Task statement: Using the listing below, report each line holding the string "дверные".
Records to use START
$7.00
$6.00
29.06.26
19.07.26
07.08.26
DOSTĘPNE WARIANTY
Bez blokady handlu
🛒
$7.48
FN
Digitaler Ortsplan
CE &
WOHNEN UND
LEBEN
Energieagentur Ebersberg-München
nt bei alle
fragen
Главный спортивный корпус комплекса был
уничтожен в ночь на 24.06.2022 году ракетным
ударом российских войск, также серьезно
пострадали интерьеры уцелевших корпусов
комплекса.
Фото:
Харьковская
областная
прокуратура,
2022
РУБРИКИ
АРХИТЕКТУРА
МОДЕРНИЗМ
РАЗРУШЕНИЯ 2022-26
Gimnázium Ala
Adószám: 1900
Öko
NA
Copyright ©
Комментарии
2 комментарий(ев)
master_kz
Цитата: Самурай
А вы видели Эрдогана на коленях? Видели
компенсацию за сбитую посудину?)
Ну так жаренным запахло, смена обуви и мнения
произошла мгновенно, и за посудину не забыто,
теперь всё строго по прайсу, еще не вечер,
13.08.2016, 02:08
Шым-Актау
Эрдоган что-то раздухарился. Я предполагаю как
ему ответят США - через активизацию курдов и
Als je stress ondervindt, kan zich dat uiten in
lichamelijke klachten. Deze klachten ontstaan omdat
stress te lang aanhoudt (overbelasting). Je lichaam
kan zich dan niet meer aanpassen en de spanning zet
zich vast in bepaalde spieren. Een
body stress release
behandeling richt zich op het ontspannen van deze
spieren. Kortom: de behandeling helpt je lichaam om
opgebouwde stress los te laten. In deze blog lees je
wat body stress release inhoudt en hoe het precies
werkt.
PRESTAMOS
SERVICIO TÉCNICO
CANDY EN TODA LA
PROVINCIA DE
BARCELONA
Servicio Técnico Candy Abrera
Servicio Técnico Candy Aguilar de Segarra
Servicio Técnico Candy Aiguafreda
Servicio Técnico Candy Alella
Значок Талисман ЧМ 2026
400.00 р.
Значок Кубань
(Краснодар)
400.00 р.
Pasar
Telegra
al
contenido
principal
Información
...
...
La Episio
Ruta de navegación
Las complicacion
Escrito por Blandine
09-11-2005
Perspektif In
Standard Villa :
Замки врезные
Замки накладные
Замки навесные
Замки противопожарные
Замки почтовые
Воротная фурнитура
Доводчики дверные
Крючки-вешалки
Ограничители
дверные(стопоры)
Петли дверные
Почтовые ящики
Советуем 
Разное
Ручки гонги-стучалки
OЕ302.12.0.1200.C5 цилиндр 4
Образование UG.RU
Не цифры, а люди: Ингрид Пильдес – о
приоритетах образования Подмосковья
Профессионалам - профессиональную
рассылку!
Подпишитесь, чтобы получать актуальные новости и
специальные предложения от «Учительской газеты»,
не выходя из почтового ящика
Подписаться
Records to use END
Records to use START
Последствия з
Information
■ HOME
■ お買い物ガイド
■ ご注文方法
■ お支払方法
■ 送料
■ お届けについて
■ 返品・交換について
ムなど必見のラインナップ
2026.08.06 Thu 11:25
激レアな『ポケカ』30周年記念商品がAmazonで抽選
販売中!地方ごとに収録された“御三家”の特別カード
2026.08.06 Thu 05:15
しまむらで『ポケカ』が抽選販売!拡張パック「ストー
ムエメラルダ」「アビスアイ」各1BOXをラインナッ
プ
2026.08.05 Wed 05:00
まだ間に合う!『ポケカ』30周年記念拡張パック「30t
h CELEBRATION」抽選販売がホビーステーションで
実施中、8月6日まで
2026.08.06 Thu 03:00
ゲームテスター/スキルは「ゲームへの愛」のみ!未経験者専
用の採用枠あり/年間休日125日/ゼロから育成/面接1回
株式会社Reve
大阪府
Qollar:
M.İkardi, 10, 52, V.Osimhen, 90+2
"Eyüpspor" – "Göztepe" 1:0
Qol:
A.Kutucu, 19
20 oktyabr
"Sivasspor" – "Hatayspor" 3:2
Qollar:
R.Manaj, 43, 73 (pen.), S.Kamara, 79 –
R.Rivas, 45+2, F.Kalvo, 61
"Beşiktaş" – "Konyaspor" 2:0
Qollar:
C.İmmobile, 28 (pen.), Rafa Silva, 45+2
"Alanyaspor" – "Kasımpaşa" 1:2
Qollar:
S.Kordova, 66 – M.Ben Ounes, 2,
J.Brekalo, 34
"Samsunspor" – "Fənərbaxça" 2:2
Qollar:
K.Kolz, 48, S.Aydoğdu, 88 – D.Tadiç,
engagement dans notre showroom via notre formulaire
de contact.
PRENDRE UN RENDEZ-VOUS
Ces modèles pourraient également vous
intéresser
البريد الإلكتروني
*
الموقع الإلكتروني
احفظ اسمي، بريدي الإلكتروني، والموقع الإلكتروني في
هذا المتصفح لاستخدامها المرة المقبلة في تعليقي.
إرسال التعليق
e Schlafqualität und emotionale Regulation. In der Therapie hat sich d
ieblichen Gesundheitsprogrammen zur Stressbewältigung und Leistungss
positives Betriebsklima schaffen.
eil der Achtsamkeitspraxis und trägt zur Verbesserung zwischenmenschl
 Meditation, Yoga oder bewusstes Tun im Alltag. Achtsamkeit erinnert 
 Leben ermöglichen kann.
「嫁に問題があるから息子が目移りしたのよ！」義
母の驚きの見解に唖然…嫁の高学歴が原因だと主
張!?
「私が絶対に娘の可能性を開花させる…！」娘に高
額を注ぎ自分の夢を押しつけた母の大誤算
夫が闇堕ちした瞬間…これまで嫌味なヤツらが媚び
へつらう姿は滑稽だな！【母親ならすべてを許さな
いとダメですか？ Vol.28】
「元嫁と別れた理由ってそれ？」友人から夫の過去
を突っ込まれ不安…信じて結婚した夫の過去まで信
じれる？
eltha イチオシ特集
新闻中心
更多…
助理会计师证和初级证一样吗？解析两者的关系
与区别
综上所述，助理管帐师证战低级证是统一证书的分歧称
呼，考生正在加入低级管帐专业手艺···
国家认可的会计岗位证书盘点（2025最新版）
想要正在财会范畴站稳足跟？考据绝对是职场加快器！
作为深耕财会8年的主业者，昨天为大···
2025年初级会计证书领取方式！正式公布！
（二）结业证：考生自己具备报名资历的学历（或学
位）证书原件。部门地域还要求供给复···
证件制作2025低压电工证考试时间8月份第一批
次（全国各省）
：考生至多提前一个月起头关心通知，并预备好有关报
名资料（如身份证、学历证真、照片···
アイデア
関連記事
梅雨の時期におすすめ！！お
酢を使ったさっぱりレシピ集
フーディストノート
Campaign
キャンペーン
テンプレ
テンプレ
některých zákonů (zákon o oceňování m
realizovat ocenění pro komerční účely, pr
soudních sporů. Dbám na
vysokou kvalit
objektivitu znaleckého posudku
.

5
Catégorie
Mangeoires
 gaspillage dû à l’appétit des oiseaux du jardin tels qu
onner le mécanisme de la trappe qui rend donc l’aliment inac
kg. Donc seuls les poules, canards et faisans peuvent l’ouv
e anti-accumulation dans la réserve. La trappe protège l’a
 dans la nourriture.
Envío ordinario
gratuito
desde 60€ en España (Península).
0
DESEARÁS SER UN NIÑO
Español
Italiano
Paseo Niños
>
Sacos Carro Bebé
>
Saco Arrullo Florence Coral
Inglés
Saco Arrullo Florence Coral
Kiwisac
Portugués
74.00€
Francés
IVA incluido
Records to use END
Records to use START
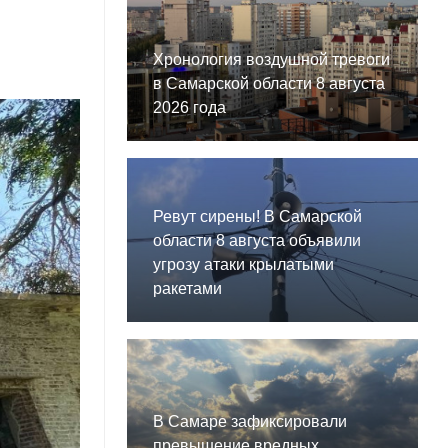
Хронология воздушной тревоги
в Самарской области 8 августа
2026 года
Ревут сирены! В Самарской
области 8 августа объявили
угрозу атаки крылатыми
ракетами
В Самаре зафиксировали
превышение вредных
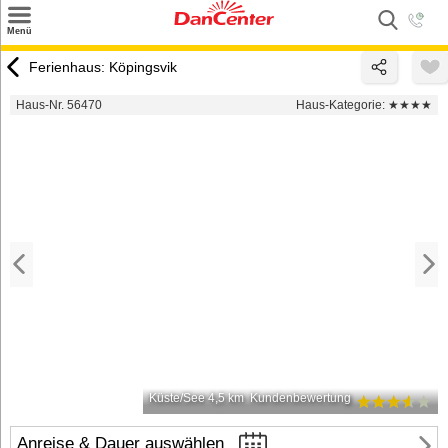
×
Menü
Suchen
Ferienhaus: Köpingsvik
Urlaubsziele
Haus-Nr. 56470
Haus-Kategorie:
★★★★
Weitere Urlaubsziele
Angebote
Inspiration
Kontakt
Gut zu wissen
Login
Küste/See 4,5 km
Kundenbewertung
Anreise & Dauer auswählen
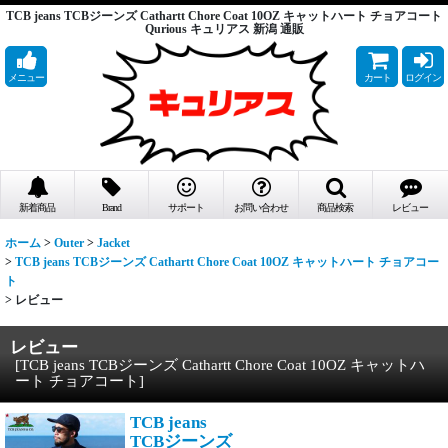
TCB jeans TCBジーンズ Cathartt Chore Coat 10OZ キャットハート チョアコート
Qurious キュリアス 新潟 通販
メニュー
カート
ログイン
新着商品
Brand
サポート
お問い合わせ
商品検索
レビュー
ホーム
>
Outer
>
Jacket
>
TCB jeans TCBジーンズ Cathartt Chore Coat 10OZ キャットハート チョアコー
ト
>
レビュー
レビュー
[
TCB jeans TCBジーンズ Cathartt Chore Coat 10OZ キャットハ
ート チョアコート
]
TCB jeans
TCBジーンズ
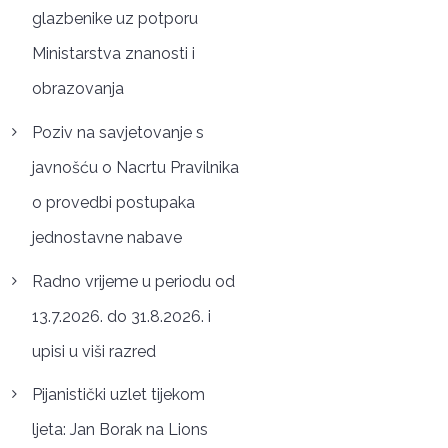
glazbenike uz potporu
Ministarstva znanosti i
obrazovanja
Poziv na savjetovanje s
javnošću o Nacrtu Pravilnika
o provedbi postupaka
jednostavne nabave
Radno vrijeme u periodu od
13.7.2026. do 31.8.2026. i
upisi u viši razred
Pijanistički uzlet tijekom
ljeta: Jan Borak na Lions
Records to use END
Solution to this exercise:
Доводчики дверные
дверные(стопоры)
Петли дверные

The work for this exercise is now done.